街中で、乳幼児が親に「抱っこ」をせがむ光景を時々見かけますが、いずれは抱っこを卒業する必要があります。どのようにして、抱っこから卒業させたらよいのでしょうか。

抱っこはいつまでに卒業?
抱っこはいつまでに卒業?

 街中で、乳幼児が親に「抱っこして」とせがむ光景を時々見かけます。幼い子どもが「抱っこ」をせがむことは当たり前のことと捉えている人も多いでしょう。しかし、ネット上には「小学生や中学生、高校生になっても抱っこしてほしいと思う子どもがいる」という声があります。

 いつかは抱っこを卒業する必要があると思いますが、どのようにして、子どもを抱っこから卒業させたらよいのでしょうか。子育てアドバイザーの佐藤めぐみさんに聞きました。

抱っこは親との精神的絆

Q.そもそも、乳幼児はなぜ、親に抱っこしてもらいたいと思うのでしょうか。

佐藤さん「親に抱っこしてもらうことによって、甘えたい、安心したいという思いがあるからです。小さい子どもにとって、抱っこは『アタッチメント(子どもがある特定の人に持つ愛着感情)』という心理的作用の点で重要になります。簡単に言うと、その人との精神的な絆のことです。

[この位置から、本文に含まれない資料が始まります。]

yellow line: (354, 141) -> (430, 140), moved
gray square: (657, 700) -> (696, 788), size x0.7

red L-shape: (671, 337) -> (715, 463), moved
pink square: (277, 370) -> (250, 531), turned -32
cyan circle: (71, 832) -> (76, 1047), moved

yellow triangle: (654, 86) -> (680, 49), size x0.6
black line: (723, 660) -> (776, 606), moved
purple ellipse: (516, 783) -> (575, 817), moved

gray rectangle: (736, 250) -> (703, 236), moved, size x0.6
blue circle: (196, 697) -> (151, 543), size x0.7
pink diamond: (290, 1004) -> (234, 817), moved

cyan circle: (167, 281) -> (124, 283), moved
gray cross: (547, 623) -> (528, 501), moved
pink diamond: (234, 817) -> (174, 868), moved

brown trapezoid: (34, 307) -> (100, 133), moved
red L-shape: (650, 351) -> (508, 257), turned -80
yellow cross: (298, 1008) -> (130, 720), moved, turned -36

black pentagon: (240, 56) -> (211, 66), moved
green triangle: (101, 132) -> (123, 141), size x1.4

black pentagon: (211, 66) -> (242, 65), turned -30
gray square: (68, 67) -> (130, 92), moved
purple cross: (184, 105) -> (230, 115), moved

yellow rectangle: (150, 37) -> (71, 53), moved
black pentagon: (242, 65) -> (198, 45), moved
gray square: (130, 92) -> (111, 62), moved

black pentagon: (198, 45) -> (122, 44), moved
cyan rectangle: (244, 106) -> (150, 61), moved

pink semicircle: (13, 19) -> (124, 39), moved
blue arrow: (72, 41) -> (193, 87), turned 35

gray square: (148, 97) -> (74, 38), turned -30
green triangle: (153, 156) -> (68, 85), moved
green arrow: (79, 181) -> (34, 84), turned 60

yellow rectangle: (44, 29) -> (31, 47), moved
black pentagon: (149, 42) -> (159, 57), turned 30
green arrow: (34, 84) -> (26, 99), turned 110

生まれてからしばらくの間、赤ちゃんは『自分は母親と一体化している』という感覚を持っており、抱っこは赤ちゃんに『母親とつながっている』ということを実感させてくれます。それによって安心感を得るのです。これは1歳を過ぎて自分で歩くようになり、『自分と母親は別の人間だ』と理解するようになっても続き、『安全基地』としての役割を持ち続けます。

楽しいときは親と離れて遊べる子どもも少し不安なことが起きると、親を視覚的に確認したり、抱っこを求めたりします。そのようにすることで『自分は大丈夫だ』という安心感を得ているのです」

Q.抱っこすることで、子どもの成長にも何らかの好影響を与えるのでしょうか。

佐藤さん「明らかに好影響を与えます。先述したアタッチメントについて、イギリスの精神科医ジョン・ボウルビィは自身が提唱した『愛着(アタッチメント)理論』の中で『子どもは社会的、精神的発達を正常に行うために、少なくとも1人の養育者と親密な関係を維持しなければならず、それがなければ、子どもは社会的、心理学的な問題を抱えるようになる』と言っています。

抱っこは子どもの甘えたい気持ち、不安を解消してほしい気持ちを満たすため、アタッチメントを強化することになります。子どもが親にアタッチメントを形成することは人間らしい成長の土台となるため、それを促進する作用を持つ抱っこの役割は大きいといえます」

Q.抱っこが大切なものだということは分かりましたが、いつかは卒業する必要があると思います。どのようにして、子どもを抱っこから卒業させたらよいのでしょうか。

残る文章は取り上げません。